Review by Alyx Jones
Developer: Team Meat
Original Composer: Danny Baranowsky
Re-release Composers: Ridiculon,David “Scattle” Scatliffe, Laura Shigihara
Sound Designer: Jordan Fehr
So, lucky PS+ members get some fantastic games to choose from this month, including Broken Age and Unmechanical. However, the PS4 release of Super Meat Boy was particularly interesting on the audio front,due to a whole new soundtrack for this version of the game. Originally, Danny Baranowsky had composed the entire soundtrack for Super Meat Boy and it was incredibly well received, playing a massive part in the game’s success. Even so, Team Meat released a statement earlier in the month saying they “couldn’t secure the rights” to Baranowsky’s soundtrack, so have instead brought in four new composers to work on the same game to create a new soundtrack. Of course, more is going on beneath the surface as Team Meat and Baranowsky have grown apart since the release of Super Meat Boy in 2010 and “no longer have a working relationship” according to Baranowskys blog.

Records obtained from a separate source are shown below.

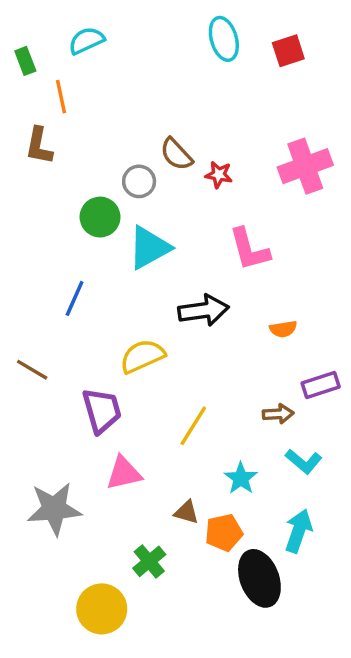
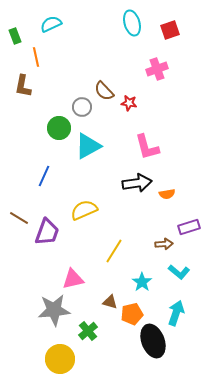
pink cross: (305, 166) -> (157, 69), moved, size x0.7
black arrow: (203, 310) -> (137, 183), moved
purple trapezoid: (102, 410) -> (47, 232), moved, turned 36
gray star: (54, 509) -> (54, 310), moved

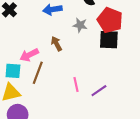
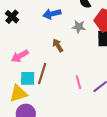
pink arrow: (29, 55) -> (20, 56), moved
cyan square: (13, 71) -> (28, 78), moved

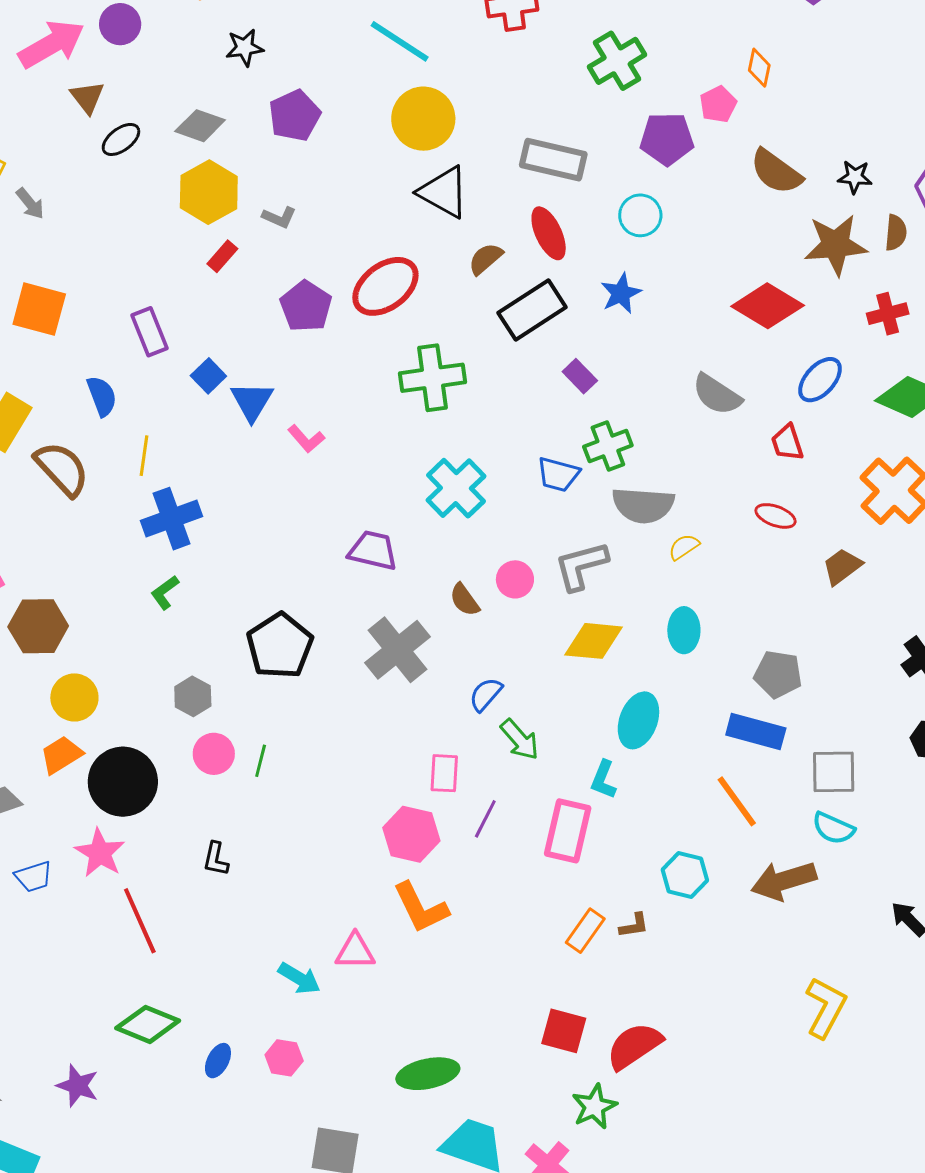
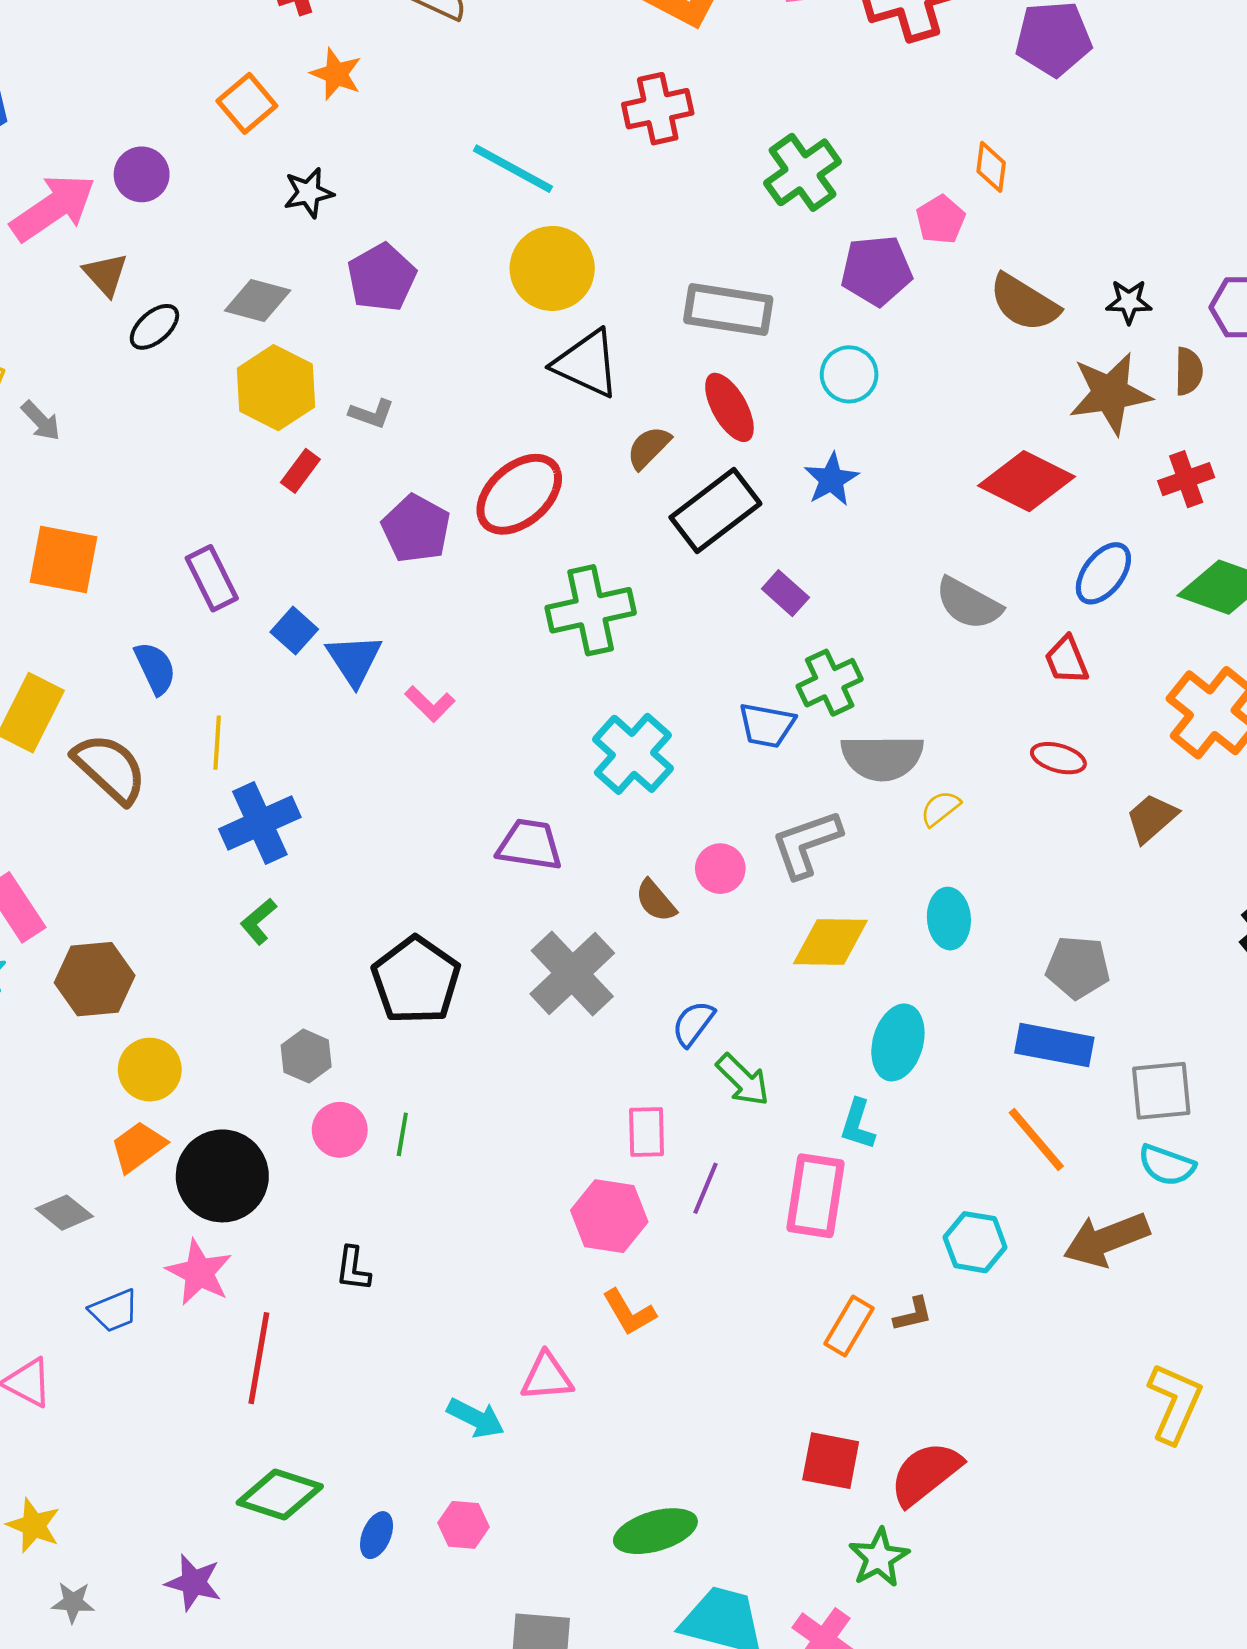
orange L-shape: (421, 908) -> (629, 1312), size x0.7
red line: (140, 921) -> (259, 1358), turned 38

Of course, there is not much point speculating on the situation, only to say it is sad for the game and its history that a compromise couldn’t be found between them. The good news is, there is a whole new soundtrack with some talented composers being brought to the table.
The difference instantly hits you, if you’re a fan of the original. Instead of Baranowskys melodies and distorted synths, we are greeted by a bluesy, lounge track that has a very different feel and certainly doesn’t set the player up for the thousands of respawns they are about to experience. Throughout the forest levels the music follows this theme of slightly laid back but with a heavy use of banjos and more of a stoner rock vibe coming through when you get to the “dark side” of the levels (available once you’ve completed a section of the map). Matthias Bossi and Jon Evans make up the metal duo Ridiculon, and are responsible for the majority of the levels and cut scenes in Super Meat Boy. Most of their soundtrack is a little more down tempo than we were used to with the original game however generally fits well in the game. Sometimes their music can feel a little like a pastiche of Baranowskys original work with the same use of palm muted, over driven power chords with an overlay of “chiptune-esque” synths. However, if Team Meat were looking for something similar to their original soundtrack, it’s probably no mistake that the guys behind Ridiculon were chosen.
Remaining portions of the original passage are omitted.